# Master your dremal



## Adina (Oct 10, 2017)

Howdy! I just got me my first dremal and I don't have a clue what sort of project to start. I've done my research and I know there's tons of bits. Im not sure exactly on what to use which lol. Any ideas??


----------



## ClaudeF (Sep 22, 2013)

I would suggest the following burrs as being most useful for general carving: Depending on where you shop, you can get these in Coarse or Fine. The examples below can be purchased at many different places. Also, if you later upgrade to a reversible motor, such as on a Foredom or other, these can be used with the motor turning in either direction. If they get clogged up from wood resin, simply hold the shank in a pair of pliers and hold the burr in the flame from a torch or the kitchen stove. The heat won't hurt the carbide.

Flame: http://www.woodcarverssupply.com/FL-14E-1_8-SHANK-BUR-DETAIL-SHAPN-SILVER-_-COARSE/productinfo/265096/
Round nose cylinder: http://www.woodcarverssupply.com/BN-14E-1_8-SHANK-BUR-FINE-WORK-SILVER-_-COARSE/productinfo/265010/
Ball: http://www.woodcarverssupply.com/S-38E-1_8-SHANK-BUR-FN-GOUGE-CUT-SILVER-_-COARSE/productinfo/265081/
Spear: http://www.woodcarverssupply.com/T-18E-1_8-SHANK-BUR-EX-TIGHT-AREA-SILVER-COARSE/productinfo/265050/

For really fine work, I highly recommend https://www.woodcraft.com/products/diamond-tip-carving-burr-set-120-piece These come in four different grits from 150 to 600.


----------



## Carloz (Oct 12, 2016)

Go to the source.


----------



## RichT (Oct 14, 2016)

> Go to the source.
> 
> - Carloz


This is a good source of projects that will use every Dremel tool and accessory that exists. And cost you an arm and a leg in the process.

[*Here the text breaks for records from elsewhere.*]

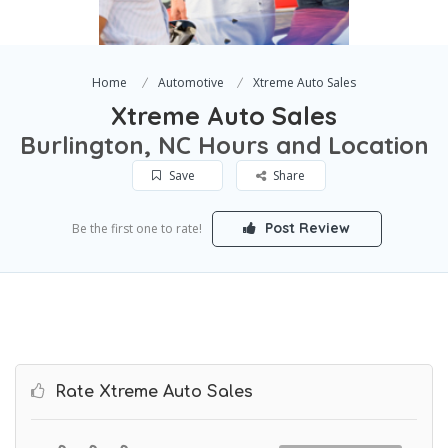
Home
Automotive
Xtreme Auto Sales
Xtreme Auto Sales
Burlington, NC Hours and Location
Save
Share
Post Review
Be the first one to rate!
Rate Xtreme Auto Sales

Case in point: The drawer dividers that call for 3D printed plastic pieces from their $1000 3D printer, and their saw kit and multi-tool for another probably $200. All this to build some drawer organizers out of MDF.


----------



## MrUnix (May 18, 2012)

You can't really know what bits you need until you define what it is you want to do/make. I don't use them for carving very much, but I do use them (I have three Dremels + 2 more no-name brands) all the time in conjunction with other projects. I use a lot of the standard bits and burrs, but also make my own stuff, such as sanding discs and drums. It all depends on what I need to do. The one thing I can recommend, regardless of what you will be doing, is to get the flex-shaft if you don't already have one.

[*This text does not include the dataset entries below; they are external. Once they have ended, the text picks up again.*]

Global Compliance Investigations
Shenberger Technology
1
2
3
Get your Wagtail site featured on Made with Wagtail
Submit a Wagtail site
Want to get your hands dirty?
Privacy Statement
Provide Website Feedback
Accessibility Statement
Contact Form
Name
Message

Oh, one other tip - buying accessories new can get expensive fast. Keep an eye out on CL for used stuff and you can save a lot.

Cheers,
Brad


----------



## RichT (Oct 14, 2016)

Brad's right on that. Don't buy tools and then look for something to build with them. Decide what you want to build and then see what you need to get it done. Also, avoid sets of bits. More often than not you'll find that you use a couple of them most of the time and the others just sit in the case. Buy what you need when you need it.


----------